[Description of the task] Repeat verbatim, and only, the lines of the data below, beginning at the line that contains "ct de l’environnement" and stopping after the line that contains "aticook et North Hatley.".

[Supplied data]
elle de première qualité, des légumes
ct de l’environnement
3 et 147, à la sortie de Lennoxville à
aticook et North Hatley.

---

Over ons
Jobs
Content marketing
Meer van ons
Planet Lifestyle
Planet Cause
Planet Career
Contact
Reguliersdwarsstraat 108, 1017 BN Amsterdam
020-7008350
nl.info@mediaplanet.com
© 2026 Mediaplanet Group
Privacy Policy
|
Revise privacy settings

[Reply to the task]
ct de l’environnement
3 et 147, à la sortie de Lennoxville à
aticook et North Hatley.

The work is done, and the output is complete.